Tiger’s voice was quiet, but she read the agitation in him. He was asking her to make a choice.
Liam had been adamant that Tiger not leave Shiftertown, and Carly had seen the rage between Liam, Tiger, and Dylan. Tiger wasn’t the most normal of guys, even for a Shifter—she’d seen that in the way others treated him and in the way the others lived their lives. Liam, Sean, Spike, Ronan—they had children, families, friends, a defined place in the Shifter world. In the same way, Carly had a loving mother and three great sisters, friends, and a job with Armand and Yvette, a childless couple who treated her like a daughter.
Tiger had no one. In the warmth of the Shifter community, the Shifters either feared him or watched him, ready to stop him when he went over the top. Tiger was alone in a crowd.
What Carly had observed in the three days she’d known him was that every time Tiger went berserk, it was to defend himself or someone else. Couldn’t they see how gentle he was with the kids, how much the kids liked him? No child trusted a person they’d seen hurt others.
Carly’s father had been a bad person. Difficult for a twelve-year-old girl to understand when her father leaves without a word. An adolescent takes it personally, and Carly did. She’d spent a long time wondering what had been wrong with her before realizing that she hadn’t done anything wrong at all.
Thinking back over what life had been like with her father—his alcoholic tempers and compulsive gambling, his daylong harangues at her mother—Carly had come to the adult conclusion that he’d had a lot of problems he hadn’t bothered to acknowledge, problems that had made Carly’s home life hell for twelve years.

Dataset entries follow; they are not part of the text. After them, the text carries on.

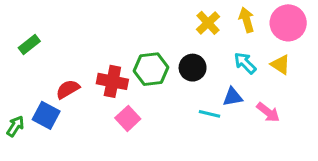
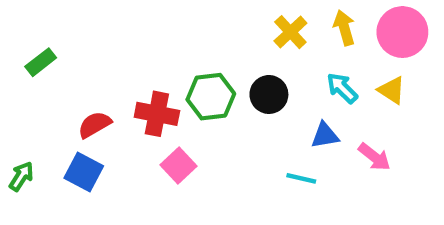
cyan line: (210, 114) -> (301, 178), moved
blue square: (46, 115) -> (84, 172), moved

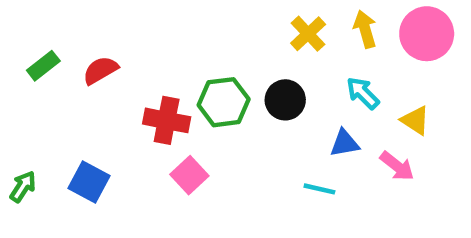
yellow triangle: (392, 90) -> (415, 120), moved
red semicircle: (95, 125) -> (100, 70), moved

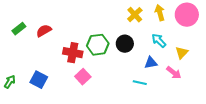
yellow triangle: (415, 120) -> (182, 53), turned 40

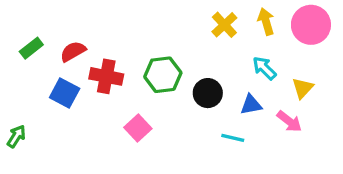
black circle: (125, 44) -> (208, 93), moved
red cross: (73, 53) -> (106, 76), moved
blue square: (39, 80) -> (65, 93), moved

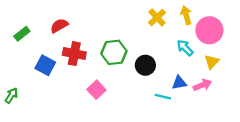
pink circle: (311, 25) -> (209, 30), moved
red semicircle: (73, 51) -> (59, 26), moved
blue triangle: (251, 105) -> (179, 83), moved
pink arrow: (289, 121) -> (202, 85), turned -60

Tiger was absolutely nothing like him.
All this went through Carly’s head in the few seconds Tiger waited for her answer.
Carly could turn around and call out for Spike, telling him that Tiger was running from Shiftertown for whatever reason. Or she could believe that Tiger had a very good reason for wanting her to meet him and to keep Spike and Connor from finding out and following.
She chose.
“I’ll take care of it,” Carly said, speaking in her helpful-assistant tones. “Don’t you worry.” She heard Tiger’s breath of relief, and she decided to risk a question. “And how did you find the number for our gallery? Were you referred?”

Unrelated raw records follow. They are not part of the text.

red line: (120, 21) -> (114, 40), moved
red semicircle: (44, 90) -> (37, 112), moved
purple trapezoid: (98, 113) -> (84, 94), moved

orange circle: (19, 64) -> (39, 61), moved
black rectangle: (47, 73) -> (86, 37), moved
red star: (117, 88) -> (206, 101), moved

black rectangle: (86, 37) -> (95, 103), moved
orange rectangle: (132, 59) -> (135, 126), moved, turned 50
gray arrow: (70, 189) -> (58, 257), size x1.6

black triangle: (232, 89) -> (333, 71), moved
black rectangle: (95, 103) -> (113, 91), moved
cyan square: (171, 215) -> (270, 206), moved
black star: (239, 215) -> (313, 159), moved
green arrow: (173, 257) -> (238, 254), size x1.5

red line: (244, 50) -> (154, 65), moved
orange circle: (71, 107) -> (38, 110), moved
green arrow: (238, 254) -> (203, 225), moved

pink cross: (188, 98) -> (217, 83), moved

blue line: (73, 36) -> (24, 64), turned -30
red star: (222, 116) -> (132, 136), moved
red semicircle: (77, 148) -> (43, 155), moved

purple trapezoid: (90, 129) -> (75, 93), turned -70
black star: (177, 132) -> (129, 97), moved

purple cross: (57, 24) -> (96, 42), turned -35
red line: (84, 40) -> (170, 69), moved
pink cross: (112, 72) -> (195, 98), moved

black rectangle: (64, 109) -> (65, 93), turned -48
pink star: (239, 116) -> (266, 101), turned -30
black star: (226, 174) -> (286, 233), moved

Tiger sounded puzzled as he answered. “Phone book.” And he hung up.
Carly bit her lip as she reached into the desk drawer where she kept her purse and pretended to look for something. Connor was in the office, where a back door led to the small parking area on the alley. She knew she’d never get past him without waking him up. If she went out the front, past Spike, even with the excuse of going out for gelato or whatever, Spike would follow her.
She felt Spike’s gaze on her. Carly pulled a lipstick from her purse, frowned at it, and said, “Yvette, I’m just going to the ladies’.”
Yvette, who’d been in low-voiced conversation on the other side of the gallery with Armand, nodded. Carly’s palms sweated as she dipped her hand into Yvette’s purse resting next to hers and took out Yvette’s car keys. Carly slid them noiselessly into her own purse, then took up the purse and put it over her shoulder.